The blog blather was rich and foamy last week as Apple introduced a new generation of iPod models on Sept. 5, 2007, with attractive enclosures and easier-to-use controls, and then hacked the price of the 8GB iPhone from $599 to $399. Those of us who paid $599 for the first two months after its introduction were paying attention, and the reaction ranged from outrage to blissful acceptance. The net result was more press coverage for Apple than any company could ever achieve by simply releasing new products.
So Steve Jobs wrote an open letter to all iPhone customers, offering a $100 rebate for those who bought one at $599. As Jobs explains, “This is life in the technology lane. If you always wait for the next price cut or to buy the new improved model, you’ll never buy any technology product because there is always something better and less expensive on the horizon.”
I couldn’t agree more. I have a shed filled with “antique” computers and peripherals to prove it. I spent a fortune on technology over the last 30 years, and so what? You wouldn’t be reading this if you weren’t willing to shell out the big bucks for the best toys.
And yet, one wonders how much Jobs is getting away with. $100 million in extra profit from the 500,000 or so iPhones sold at the higher price, according to Robert X. Cringely. “It wasn’t an accident. It wasn’t a thoughtless mistake. It was a calculated and tightly scripted exercise in marketing and ego gratification.” Steve Jobs waited until the end of this speech on Sept. 5, where controversy gets its biggest bang, to announce the price cut. As Cringely explains it, Jobs knew it would be disruptive and controversial, but wanted to do it anyway to stimulate demand. Jobs was ready to address the outrage with the $100 rebate, essentially splitting the difference with Apple’s early adopter customers and pocketing half of this extra profit ($50M).

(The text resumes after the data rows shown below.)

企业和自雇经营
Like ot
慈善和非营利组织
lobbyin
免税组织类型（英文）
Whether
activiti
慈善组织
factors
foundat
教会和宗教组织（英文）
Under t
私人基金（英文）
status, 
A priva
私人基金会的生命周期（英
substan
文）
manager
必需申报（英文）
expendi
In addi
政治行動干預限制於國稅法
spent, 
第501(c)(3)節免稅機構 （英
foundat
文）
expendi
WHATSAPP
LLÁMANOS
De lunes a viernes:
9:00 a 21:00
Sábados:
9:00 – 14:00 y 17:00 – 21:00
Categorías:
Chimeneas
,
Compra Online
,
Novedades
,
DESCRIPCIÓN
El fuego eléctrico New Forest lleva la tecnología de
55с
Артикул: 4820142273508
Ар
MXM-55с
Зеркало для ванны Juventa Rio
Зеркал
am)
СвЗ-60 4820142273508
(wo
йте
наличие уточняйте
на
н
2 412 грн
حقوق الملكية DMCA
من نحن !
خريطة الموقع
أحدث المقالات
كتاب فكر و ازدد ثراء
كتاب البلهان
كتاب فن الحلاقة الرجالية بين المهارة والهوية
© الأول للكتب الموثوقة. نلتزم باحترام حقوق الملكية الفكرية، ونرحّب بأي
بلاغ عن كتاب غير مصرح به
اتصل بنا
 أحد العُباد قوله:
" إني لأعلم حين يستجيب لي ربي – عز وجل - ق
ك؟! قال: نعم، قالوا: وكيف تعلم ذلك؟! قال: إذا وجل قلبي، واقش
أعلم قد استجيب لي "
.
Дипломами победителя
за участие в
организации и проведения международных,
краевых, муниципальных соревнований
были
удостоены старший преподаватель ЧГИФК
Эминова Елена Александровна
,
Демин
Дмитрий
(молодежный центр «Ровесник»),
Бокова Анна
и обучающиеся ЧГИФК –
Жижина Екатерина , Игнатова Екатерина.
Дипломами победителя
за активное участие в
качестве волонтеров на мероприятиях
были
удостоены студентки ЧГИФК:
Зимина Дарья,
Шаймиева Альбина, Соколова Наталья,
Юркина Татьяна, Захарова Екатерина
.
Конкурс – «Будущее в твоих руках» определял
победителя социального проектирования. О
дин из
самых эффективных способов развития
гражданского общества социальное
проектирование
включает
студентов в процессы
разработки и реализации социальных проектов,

If so, then Apple is doing right by its stockholders to “go for it” (in the words of Steve Jobs), and Jobs is shedding an old, obsolete perception of him as not being profit-motivated. I take this as good news — that Apple is ready to fully engage the consumer electronics industry. There is great price sensitivity in electronics. The price cut enabled Apple to hit its stated goal of 1 million iPhones sold a few weeks earlier than expected (there was a considerable surge after the price cut). Apple has more clout to get better pricing from parts suppliers, driving down the cost. The company has been more successful than others in meeting demand at a time when parts shortages plague other manufacturers.
Lost in the noise about the price cut was the lack of any real reason to buy an iPod touch — yet. While it’s true that Wi-Fi and Safari turn the iPod into an innovative personal internet device as well as media player, and with appropriate Web 2.0 applications and Web services, the device can act as your travel computer, all this is true of the iPhone also… and the iPhone phones home. The iPod touch model is the foundation for future iPods, but its first generation will certainly not cannibalize sales of the iPhone. And that’s probably a good thing, as consumer electronics companies need to put forward a substantial product line with plenty of innovation.
We expect a pioneering consumer electronics company to continually introduce innovative and useful products. Compare Apple to Sony, the former heavyweight champion in consumer electronics and the inventor of portable music players. While Apple rolls out the best lineup of consumer products that the company has ever produced in time for the holiday season, Sony is toying with the Rolly, a completely unnecessary palm-size, egg-shaped digital music player that rolls, swivels, flaps its ends and flashes colorful lights in time to music (according to John Batteiger in the S.F. Examiner’s Tech Chronicles). Sony, good luck with that.